JEDDAH, Nov 5, (Agencies): The Organization of Islamic Cooperation (OIC) has condemned in the strongest terms militias of Yemen’s Houthis and former president Ali Abdullah Saleh, and those who provide them with weapons and missiles to target the holy city of Makkah.
Concluding its meeting on Saturday in the Saudi City of Jeddah, OIC Executive Committee added in the final communique that the supporters of Houthis and Saleh that provide ballistic missiles and weapons are main partners in the assault on the Islamic sanctities.
All supporters of Houthis and Saleh are a clear partner in planting sectarian strife, and a key supporter of terrorism and instability in the Islamic world, the communique noted.
The committee consider firing the ballistic missile by Houthis and Saleh’s militias on October 27 towards Makkah an assault on the sanctities in Saudi Arabia and a provocation of Muslims’ feelings across the globe, it pointed out.
This act is an evidence that the militias reject the resolutions of international community, it made clear.
The conferees called on all member states for a unified stance against this “vicious assault” and those who provide weapons to the perpetrators.
They consider posing a threat to Saudi Arabia’s security is a threat to the entire Muslim world.
The communique stressed the statements issued by member states, non-member states, and regional and international organizations condemning this attack which aimed to destabilize security and stability of the sacred places, and to torpedo all efforts exerted to put an end to the conflict in Yemen peacefully.
The committee also affirmed the support of member states to Saudi Arabia so as to combat terrorism and those who try to target the holy places, it said.
The participants also stressed the solidarity of member states with Saudi Arabia in all steps and measures taken to maintain its security and stability, it said.
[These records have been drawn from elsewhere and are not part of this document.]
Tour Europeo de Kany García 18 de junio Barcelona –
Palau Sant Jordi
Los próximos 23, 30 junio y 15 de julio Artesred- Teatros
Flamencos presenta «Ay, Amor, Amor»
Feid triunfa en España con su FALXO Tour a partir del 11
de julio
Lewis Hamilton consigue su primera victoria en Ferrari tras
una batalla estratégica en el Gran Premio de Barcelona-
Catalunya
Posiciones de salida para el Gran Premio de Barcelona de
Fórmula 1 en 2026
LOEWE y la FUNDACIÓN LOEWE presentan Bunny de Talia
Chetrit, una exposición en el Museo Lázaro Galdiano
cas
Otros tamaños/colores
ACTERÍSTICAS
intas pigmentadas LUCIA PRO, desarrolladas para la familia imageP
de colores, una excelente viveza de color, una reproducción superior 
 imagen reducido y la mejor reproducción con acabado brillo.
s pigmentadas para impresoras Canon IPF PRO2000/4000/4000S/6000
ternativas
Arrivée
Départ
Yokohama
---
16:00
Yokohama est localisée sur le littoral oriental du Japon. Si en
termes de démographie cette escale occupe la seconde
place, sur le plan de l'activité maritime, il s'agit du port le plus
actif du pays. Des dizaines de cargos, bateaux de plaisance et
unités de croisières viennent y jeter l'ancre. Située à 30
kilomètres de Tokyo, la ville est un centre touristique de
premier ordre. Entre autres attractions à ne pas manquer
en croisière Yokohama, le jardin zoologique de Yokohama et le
They called on the international community and member states to take serious and effective steps to prevent the occurrence or recurrence of such assaults in the future and to hold accountable all those who smuggle weapons and continue supporting the coup group.
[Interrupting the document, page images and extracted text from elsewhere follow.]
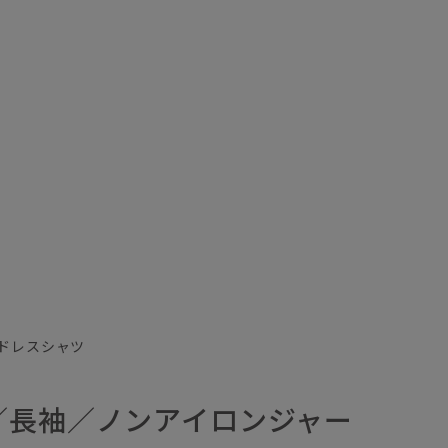
ドレスシャツ
／長袖／ノンアイロンジャー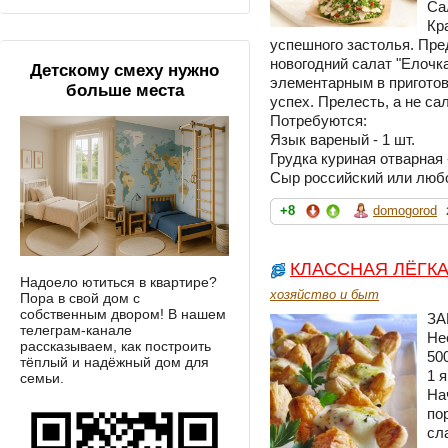
Са
Кр
успешного застолья. Пре
новогодний салат "Елочк
Детскому смеху нужно
элементарным в приготов
больше места
успех. Прелесть, а не сал
Потребуются:
Язык вареный - 1 шт.
Грудка куриная отварная -
Сыр российский или любой
+8
domogorod
КЛАССНАЯ ЛЁГКА
Надоело ютиться в квартире?
хозяйство и быт
Пора в свой дом с
собственным двором! В нашем
ЗА
телеграм-канале
Не
рассказываем, как построить
50
тёплый и надёжный дом для
1 
семьи.
На
по
сл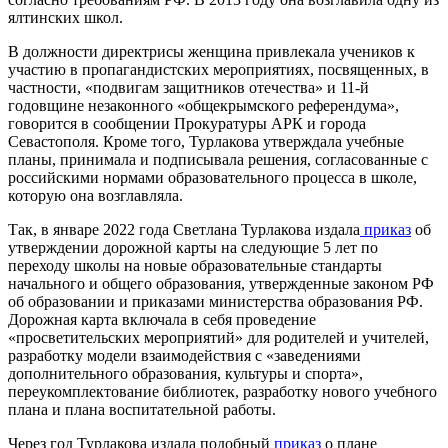
ялтинских школ.
В должности директрисы женщина привлекала учеников к
участию в пропагандистских мероприятиях, посвященных, в
частности, «подвигам защитников отечества» и 11-й
годовщине незаконного «общекрымского референдума»,
говорится в сообщении Прокуратуры АРК и города
Севастополя. Кроме того, Турлакова утверждала учебные
планы, принимала и подписывала решения, согласованные с
российскими нормами образовательного процесса в школе,
которую она возглавляла.
Так, в январе 2022 года Светлана Турлакова издала
приказ
об
утверждении дорожной карты на следующие 5 лет по
переходу школы на новые образовательные стандарты
начального и общего образования, утвержденные законом РФ
об образовании и приказами министерства образования РФ.
Дорожная карта включала в себя проведение
«просветительских мероприятий» для родителей и учителей,
разработку модели взаимодействия с «заведениями
дополнительного образования, культуры и спорта»,
переукомплектование библиотек, разработку нового учебного
плана и плана воспитательной работы.
Через год Турлакова издала подобный
приказ
о плане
The committee recommended holding an emergency meeting of foreign ministers of member states in Makkah within two weeks to discuss the attack by Houthis and Saleh’s militias.
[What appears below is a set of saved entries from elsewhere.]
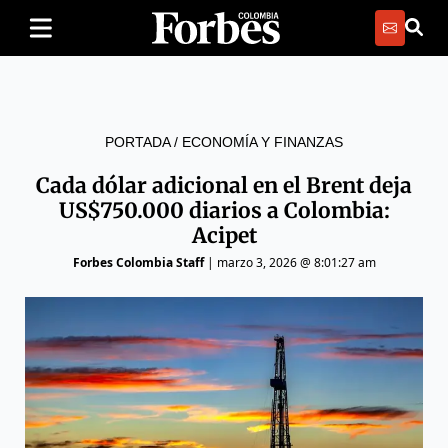
PORTADA
/
ECONOMÍA Y FINANZAS
Cada dólar adicional en el Brent deja
US$750.000 diarios a Colombia:
Acipet
Forbes Colombia Staff
|
marzo 3, 2026 @ 8:01:27 am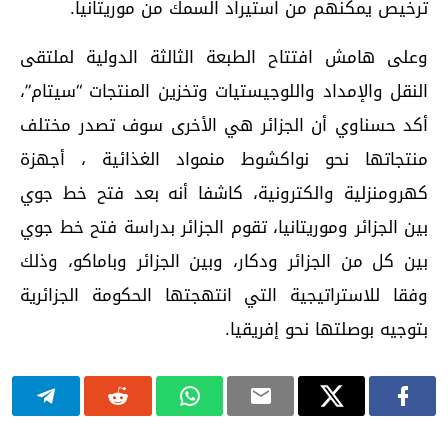
ترخيص يمكنهم من استيراد السمك من موريتانيا.
وعلى هامش افتتاح الطبعة الثالثة الدولية لملتقى
النقل والإمداد واللوجيستيات وتخزين المنتجات “سيتام”،
أكد حسناوي أن الجزائر هي الأخرى سوف تصدر مختلف
منتجاتها نحو نواكشوط منمواد الغذائية ، أجهزة
كهرومنزلية والكترونية، كاشفا أنه بعد فتح خط جوي
بين الجزائر وموريتانيا، تقوم الجزائر بدراسة فتح خط جوي
بين كل من الجزائر ودكار، وبين الجزائر وباماكو، وذلك
وفقا للاستراتيجية التي انتهجتها الحكومة الجزائرية
بتوجيه بوصلتها نحو إفريقيا.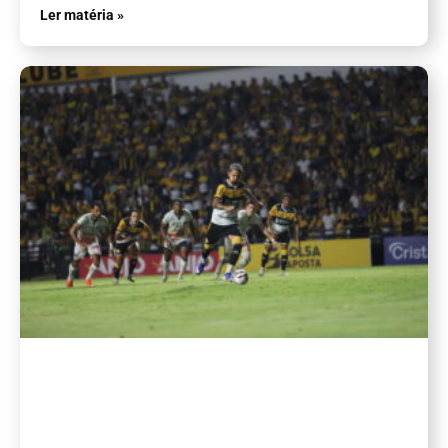
Ler matéria »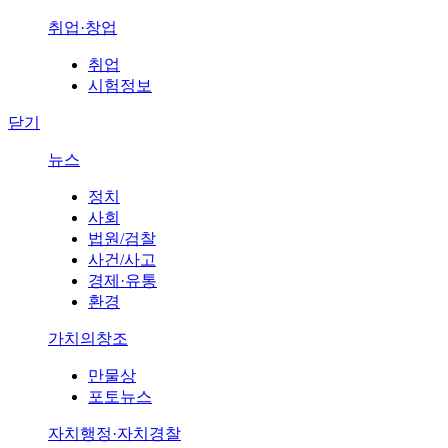
취업·창업
취업
시험정보
닫기
뉴스
정치
사회
법원/검찰
사건/사고
경제·유통
환경
가치의창조
만물상
포토뉴스
자치행정·자치경찰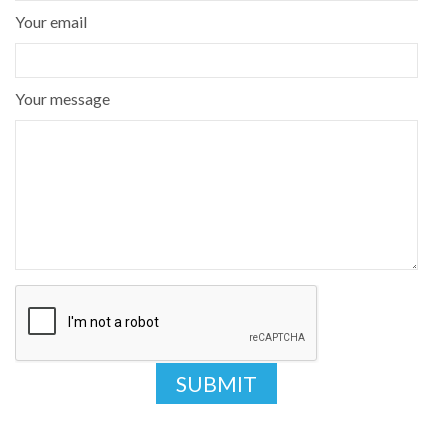
Your email
Your message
Following the meeting, Saudi Minister of State for Foreign Affairs Nizar Madani said in a statement that the representatives of Muslim countries expressed their strong condemnation of the “criminal act” launched by Houthis and Saleh toward Makkah.
The Command of Coalition Forces Supporting Legitimacy in Yemen managed to destroy the missile fired by Houthis and Saleh, 65 kilometers away from Makkah, without any damage.
Yemen’s Houthi rebels have shown five captives on TV, allegedly Saudi soldiers caught near the border.
The captives appeared in civilian clothes on Friday on Houthis’ al-Masirah TV; they identified themselves with name, rank and unit. Each gave the sites where they were captured, all either in the Najran or Asir border regions.
It was not clear which side of the border they were captured on, and no date was given for their capture. It was not immediately possible to verify the authenticity of the video.
The conflict in Yemen pits the Houthis and their allies against a US-backed, Saudi-led coalition supporting the internationally recognized government of President Abed Rabbo Mansour Hadi.
Hundreds of supporters of Yemen’s rebels protested in the capital Sanaa on Saturday against a UN peace roadmap aimed at ending a devastating war between the Shiite insurgents and loyalists.
UN envoy Ismail Ould Cheikh Ahmed last month put forward the peace plan aimed at halting fighting between the Houthis and forces loyal to the government of President Abedrabbo Mansour Hadi.
The Mauritanian diplomat, who arrived in the insurgent-held capital on Thursday for his second visit in a week, has led talks in Yemen since April 2015 and brokered several ceasefires that were often violated and failed to generate momentum towards a peace deal.
United Nations sanctions monitors warned in an annual report released on Friday that possible foreign support for a new military base and seaport in Eritrea and the presence of foreign weapons and equipment were likely in violation of an arms embargo.
The monitors told the UN Security Council last year that Saudi Arabia and the United Arab Emirates had established a military presence in Eritrea as part of the Saudi-led campaign against Houthi rebels in Yemen, which lies just 40 km (25 miles) across the Red Sea from the poor Horn of Africa nation.
They said the use of Eritrea’s land, waters and airspace by other countries to conduct military operations in a third state was not a sanctions violation, but warned that “compensation diverted directly or indirectly towards activities that threatened peace and security in the region, or for the benefit of the Eritrean military, would constitute a violation.”
In the past year the UN monitors collected evidence, including the construction of a new military base at Assab airport and a new seaport next to it, indicating “there may have been external support for infrastructure development that could benefit the Eritrean military.”